I have a group of data sets where certain variables have been defined as having lengths >2000 characters. What I want to do is create a macro that identifies these variables and then creates a set of new variables to hold the values.

doing this in base code would be something like:

data new_dset;
set old_dset:
length colnam1 colnam2 colnam3 2000.;
colnam1 = substr(long_column,1,2000);
colnam2 = substr(long_column,2001,2000);
run;

I can build up the list of variable names and lengths as a set of macro variables, But I don't know how to create the new variables from the macro variables.
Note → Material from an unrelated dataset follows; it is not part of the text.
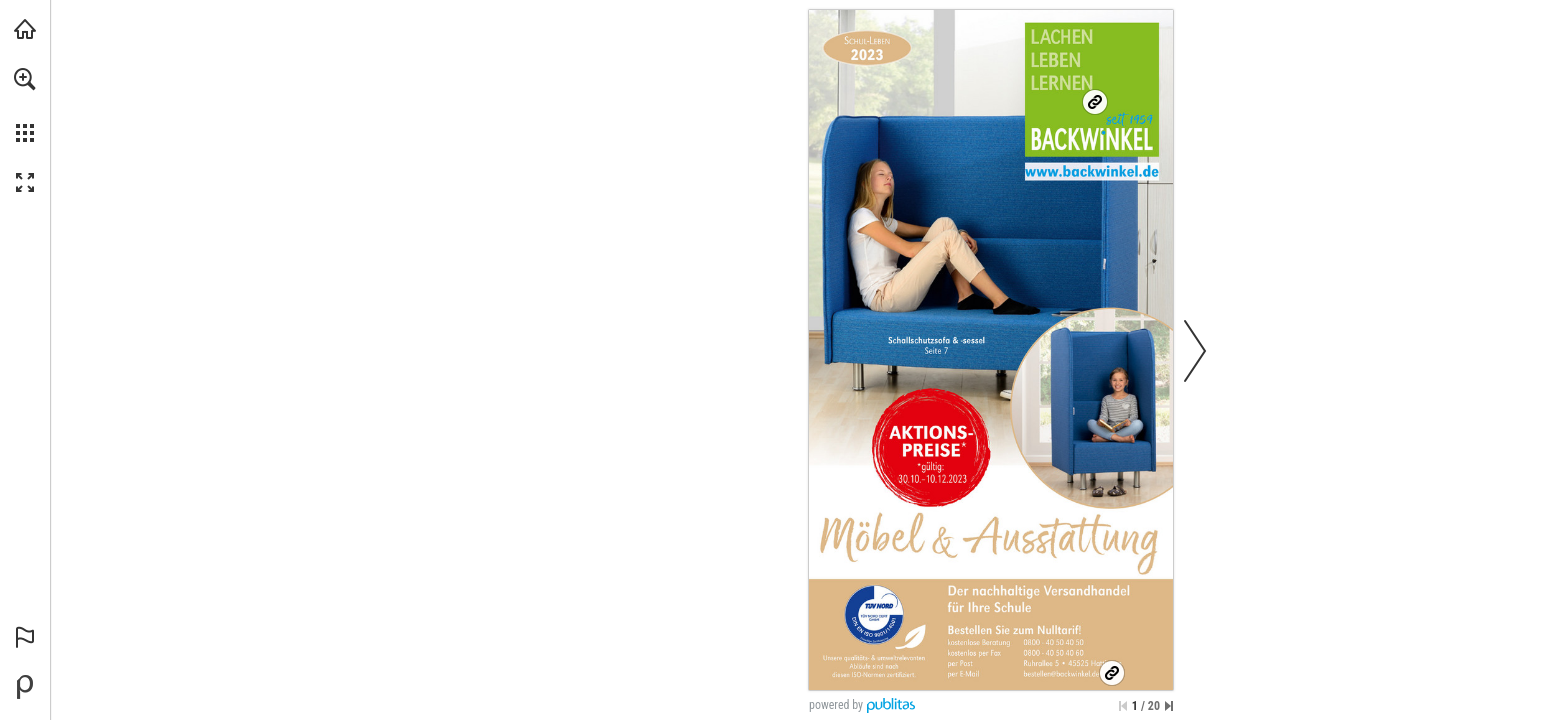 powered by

What I was thinking it would look like is:

%macro split;

data new_dset;
set old_dset;
%do i = 1%to &num_cols;

   if &&collen&i > 2000 then do;

      &&colnam&i 1 = substr(&&colnam&i,1,2000);
   end;
%en;
run;
%mend;

I know that doesn't work, but that's the idea I have.
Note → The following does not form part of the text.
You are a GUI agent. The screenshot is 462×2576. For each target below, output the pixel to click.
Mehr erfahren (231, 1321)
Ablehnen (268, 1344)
If anyone can help em work out how I can do this I would be very grateful.

Thanks

Bryan

1

1 Answers

1
votes

Your macro doesn't need to be an entire data step. In this case it's helpful to see exactly what you're replicating and then write a macro based on that.

So your code is:

data new_dset;
set old_dset:
length colnam1 colnam2 colnam3 2000.;
colnam1 = substr(long_column,1,2000);
colnam2 = substr(long_column,2001,2000);
run;

Your macro then really needs to be:

length colnam1 colnam2 colnam3 2000.;
colnam1 = substr(long_column,1,2000);
colnam2 = substr(long_column,2001,2000);

So what you can do is put that in a macro:

%macro split(colname=);
 length &colname._1 &colname._2 $2000;
 &colname._1 = substr(&colname.,1,2000);
 &colname._2 = substr(&colname.,2001,4000);
%mend;

Then you generate a list of calls:

proc sql;
 select cats('%split(colname=',name,')') into :calllist separated by ' '
  from dictionary.columns 
  where libname = 'WORK' and memname='MYDATASET'
  and length > 2000;
quit;

Then you run them:

data new_dset;
set old_dset;
&calllist;
run;

Now you're done :) &calllist contains a list of %split(colname) calls. If you may need more than 2 variables (ie, > 4000 length), you may want to add a new parameter 'length'; or if you're in 9.2 or newer you can just use SUBPAD instead of SUBSTR and generate all three variables for each outer variable.